When the man had gone Broson turned eagerly to his son. He even forgot the strangeness of that blank mask which had only eyes to give it the semblance of a living man.
“Collard, how made you these? I have never seen such work. Even in Twyford, in the booths of merchants from overseas—Before—before you never fashioned such.” Looking at that mask his words began to falter. It was as if he spoke not to his son, but to something as alien and strange as those beings reputed to dance about certain stones at seasons of the year, stones prudent men did not approach.
“I do not know—” came the grating voice, hardly above an animal's throaty growl. “They come into my head—then I make them.”
He was turning away when his father caught at his arm. “Your trade—”
There were coins from overseas, good for exchange or for metal, a length of crimson cloth, two knife handles of carven horn.
“Keep it.” Collard might be trying to shrug but his convulsive movement sent him off balance, so he must clutch at the tabletop. “What need has such as I to lay up treasure? I have no bride price to bargain for.”

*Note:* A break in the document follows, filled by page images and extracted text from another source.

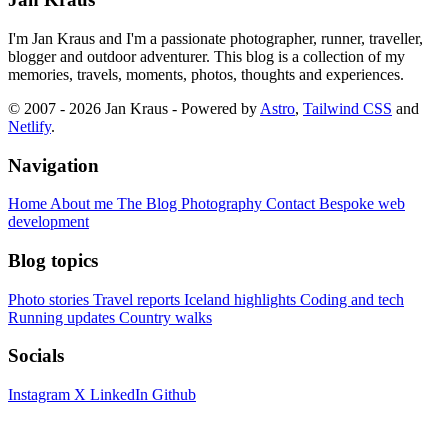
I'm Jan Kraus and I'm a passionate photographer, runner, traveller,
blogger and outdoor adventurer. This blog is a collection of my
memories, travels, moments, photos, thoughts and experiences.
© 2007 - 2026 Jan Kraus - Powered by
Astro
,
Tailwind CSS
and
Netlify
.
Navigation
Home
About me
The Blog
Photography
Contact
Bespoke web
development
Blog topics
Photo stories
Travel reports
Iceland highlights
Coding and tech
Running updates
Country walks
Socials
Instagram
X
LinkedIn
Github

“But if you wanted not what the trader had to offer—why this?” Amar, who had been watching, demanded. He was a little irked that his brother, who was younger and, in the old days had no great promise, could suddenly produce such marketable wares.
“I do not know.” Again Collard slewed around, this time turning his bark mask in his brother's direction. “I think I wished to know if they had value enough to attract a shrewd dealer. But, yes, father, you have reminded me of another debt.” He took up the length of fine cloth, a small gold coin which had been looped so that one might wear it on a neck chain. “The Wise Woman served me as best she could.”

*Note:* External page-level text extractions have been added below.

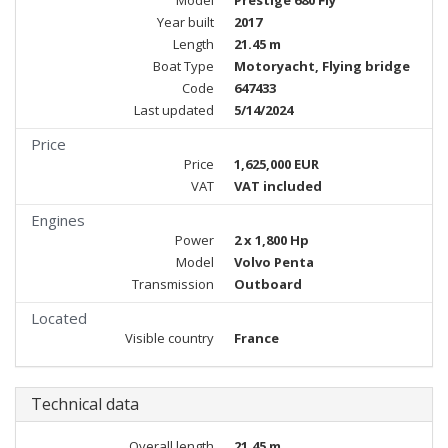
Model
Prestige 680 Fly
Year built
2017
Length
21.45 m
Boat Type
Motoryacht, Flying bridge
Code
647433
Last updated
5/14/2024
Price
Price
1,625,000 EUR
VAT
VAT included
Engines
Power
2 x 1,800 Hp
Model
Volvo Penta
Transmission
Outboard
Located
Visible country
France
Technical data
Overall length
21.45 m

He then added: “For the rest—let it be for my share of the household, since I cannot earn my bread at the forge.”
At dusk he carried his offering to Sharvana. She watched as he laid coin and cloth on the table in her small house, so aromatic of drying herbs and the brews from them. An owl with a wing in splints perched on a shelf above his head, and other small wild things, here tame, had scuttled into cover at his coming.
“I have it ready—” She went to the cupboard, bringing out another mask. This was even more supple. He fingered it wonderingly.
“Well-worked parchment,” she told him, “weather-treated, too. I have been searching for something to suit your purpose. Try it. You have been at work?”
He took from the safe pocket of his jerkin the last thing he had brought her. If the trader had coveted what he had seen that morn, how much more he would have wanted this. It was a figure of a winged woman, her arms wide and up as if she were about to take to the skies in search of something there seen and greatly desired. For this was to the figures he had sold as a finished sword blade is to the first rough casting.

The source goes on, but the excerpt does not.